Kazâ ve Kader’e dâir pek çok eser te’lif edilmiştir ki bunların en güzeli Beyhâkî (R.H.)’ın eseridir.
Kader’e dâir Hz. Abdullâh İbn-i Ömer (R.A.)’dan Yahyâ b. Yâmer’in rivâyet ettiği şu: “… Az sonra Mescid’e girmekte olan Abdullâh bin Ömer bin El-Hattâb (R.A.)’ya tesâdüf ettik. Ben ve arkadaşım, birimiz sağından, birimiz de solundan olmak üzere hemen (O’nun) etrafını çevirdik. Ben, arkadaşımın sözü bana havâle edeceğini anlayarak: “-Yâ Ebâ Abdurrahmân, bizim taraflarda birtakım insanlar türedi. Bunlar Kur’ân okuyor ve (kader) ilmi(ni) araştırıyorlar” dedim. (Râvî diyor ki): “Yahyâ, bu adamların hâllerini, kader diye bir şey tanımadıklarını; hâdisât, Allâh’ın hiçbir takdîr ve ma’lûmâtı olmaksızın yeni yeni husûle gelir.” İddiâsında bulunduklarını anlattı. Abdullâh İbn-i Ömer bin El-Hattâb (R.A.)’a şunları söylediler:
“-O hâlde sen onlarla görüştüğün zaman, kendilerine haber ver ki ben, onlardan berîyim; onlar da, benden berîdirler. Abdullâh bin Ömer’in kendisine yemîn ettiği Allâh’a and olsun ki onlardan birinin Uhud Dağı kadar altını olsa da onu infâk etse, kadere inanmadıkça Allâh, onun infâkını kabul eylemez.”

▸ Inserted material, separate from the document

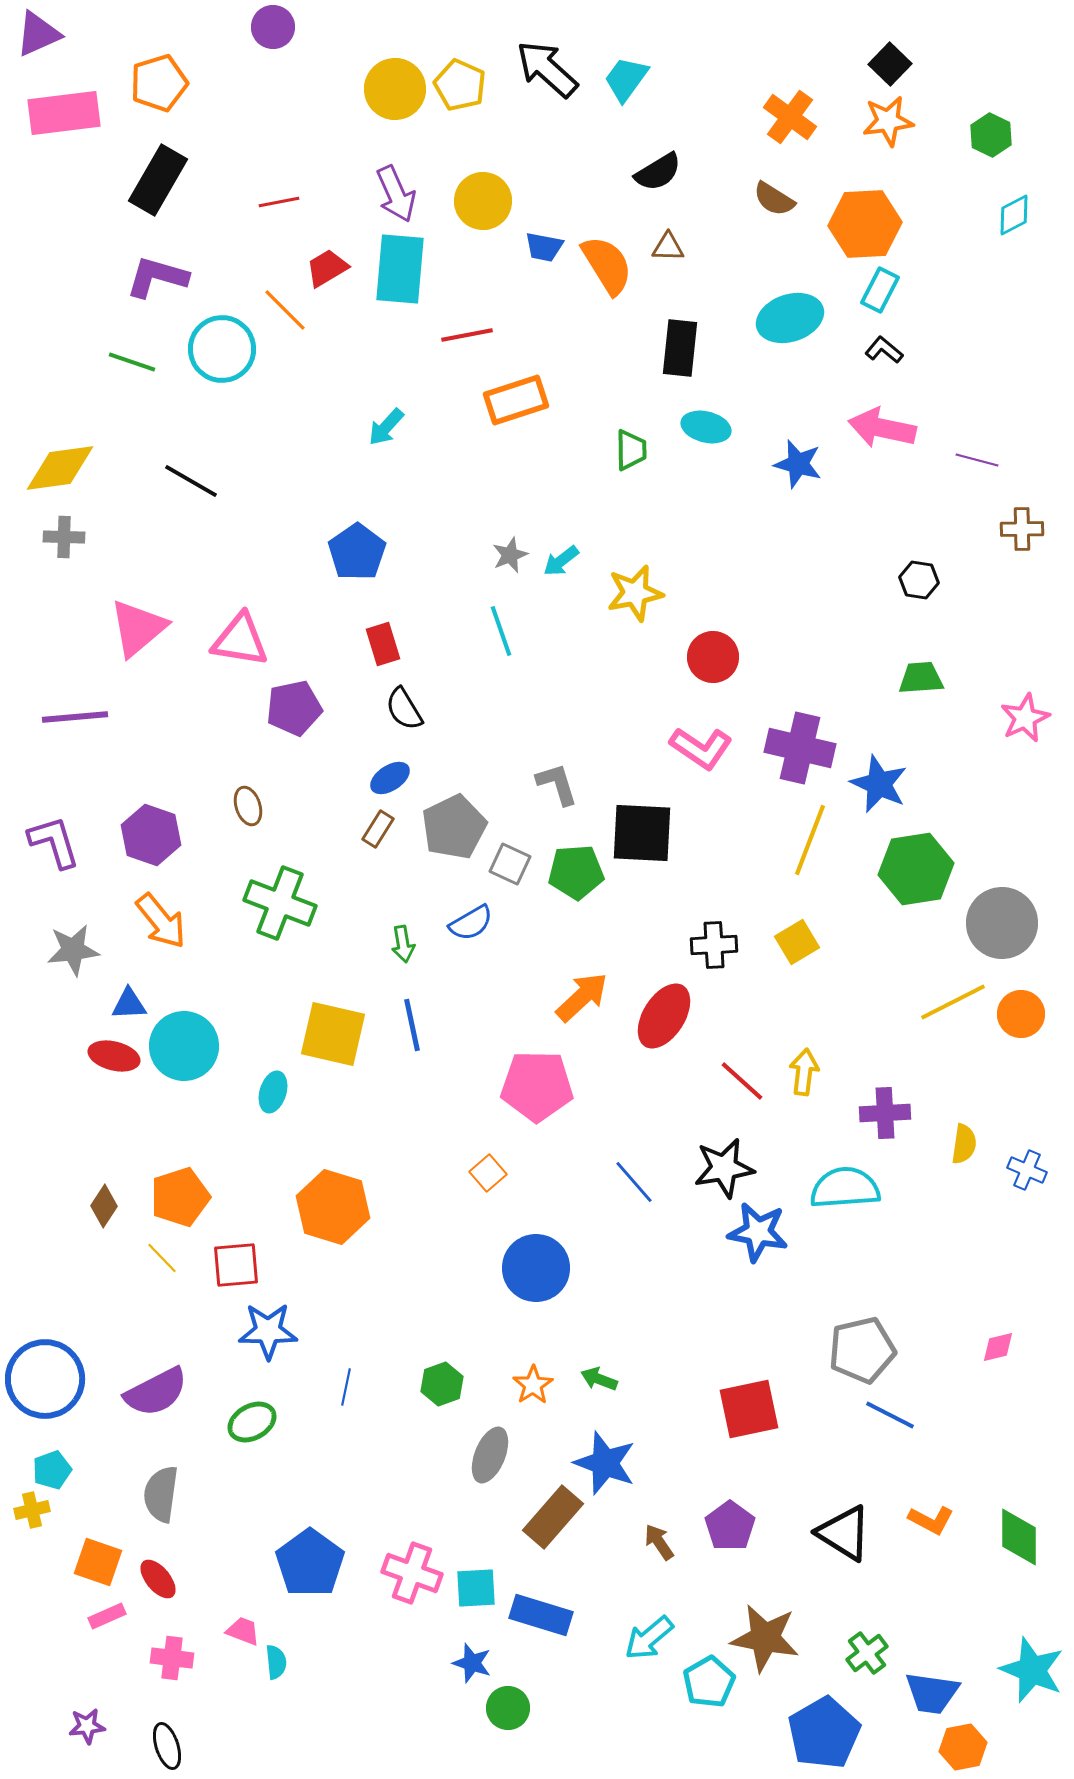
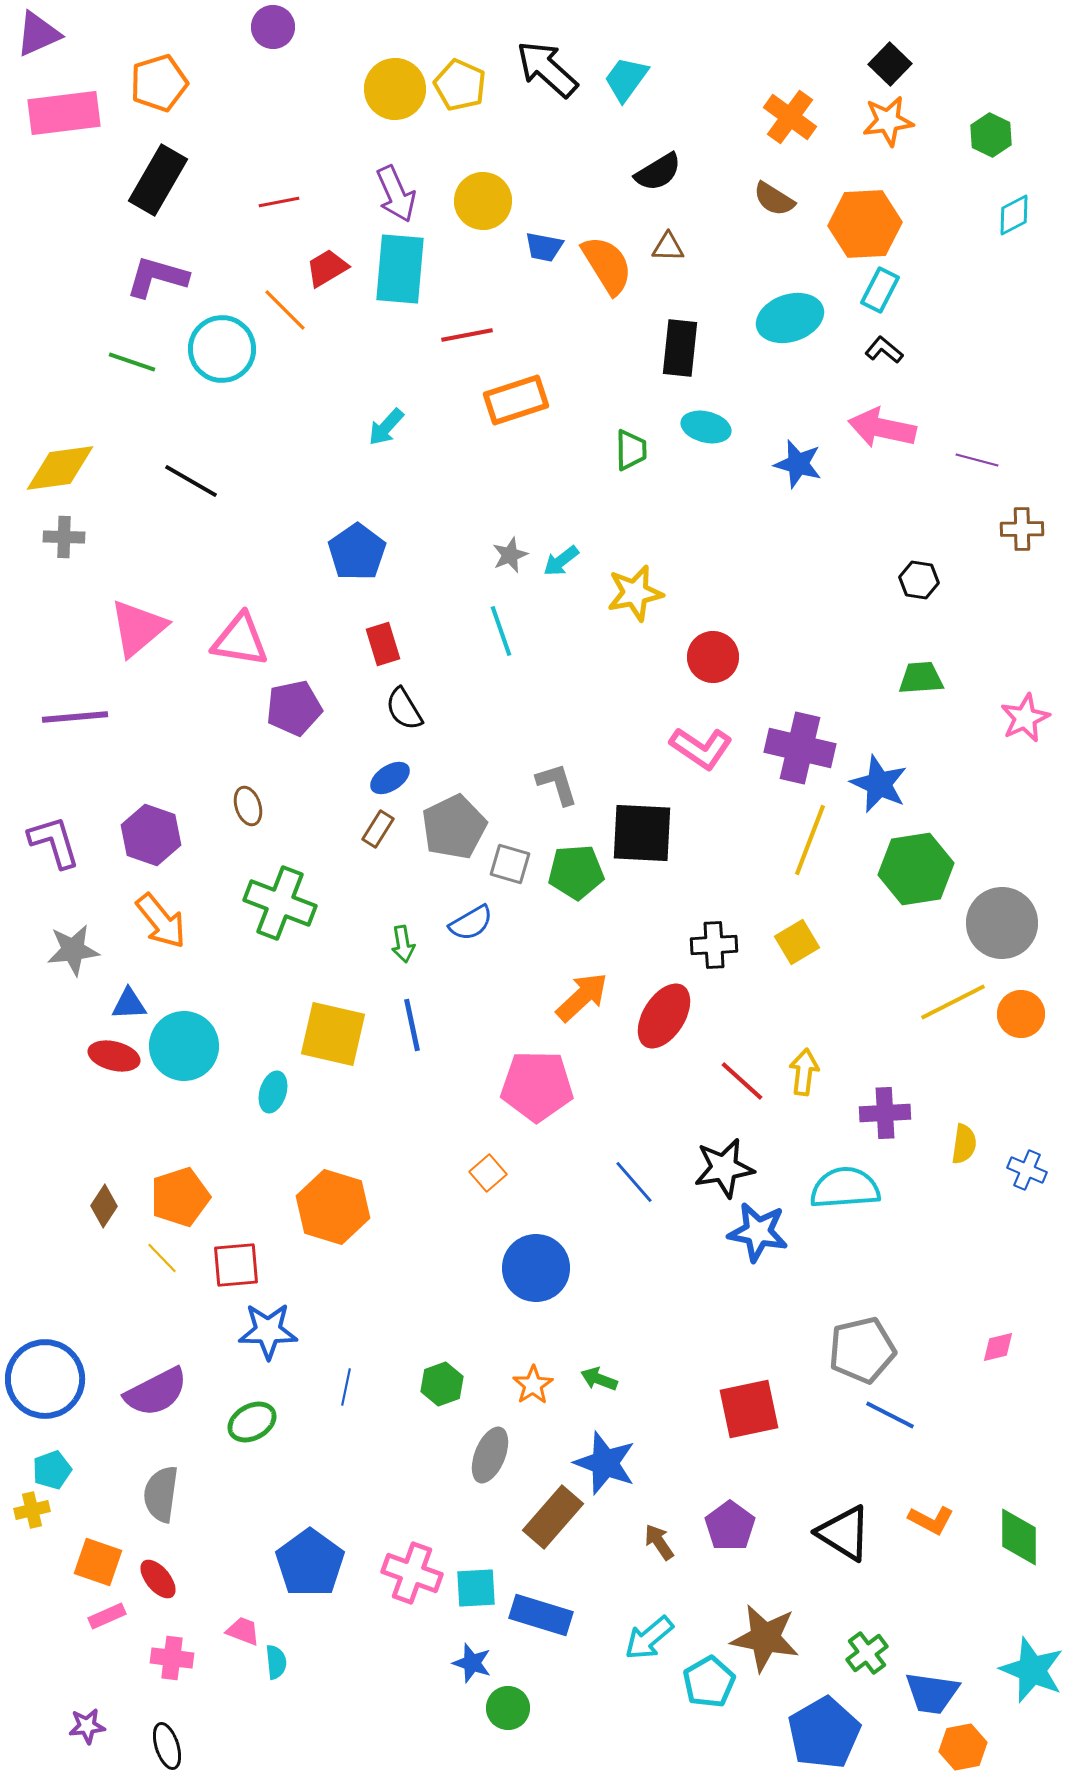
gray square at (510, 864): rotated 9 degrees counterclockwise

Hadîs-i Şerîf’teki bazı ifâdelerin îzâhı:
“(Kader) ilmi(ni) araştırıyorlar.” sözünün ma’nâsı “Mübhem ve muğlak bir şeyin dibini derinden derine araştırıp onu, kurcalayarak meydana çıkarmak.” şeklinde tefsîr edilmiştir.
“Allâh’ın ilmi ve kaderi olmaksızın yeni yeni meydana gelen.” sözüyle “Kaderiyye’nin bâtıl i’tikâdları ve Allâh’ın (hâşâ!) hâdiselerin mevcûdâtını vukû’undan sonra öğrenir inancının çok saçma olduğu” dile getirilmektedir.
“Ben, onlardan berîyim; onlar da, benden berîdirler…” sözünün ma’nâsı “Kaderîler’in küfrüne kâil olduğunun delîlidir.” Kâdî Iyâz (R.H.) kaderi bu şekilde inkâr edenler için “Hilâfsız kâfirdirler.” demiştir. Ulemâdan bazısı “İbn-i Ömer (R.A.), bu sözüyle dînden çıkaran tekfîri kasdetmemiş olabilir.” demişlerdir.
“Abdullâh bin Ömer’in kendisine yemîn ettiği Allâh’a and olsun ki…” sözüyle “Abdullâh İbn-i Ömer (R.A.), İsmullâh’a tazim için kinâye yoluyla yemîn etmiştir. Eğer “Vallâhî” diyerek yemîn etmiş olsaydı, bu, âdet olur ve böylece Hz. Abdullâh İbn-i Ömer (R.A.) de buna, kendisi sebebiyyet vermiş olurdu ki Hazret bundan sakınmıştır.”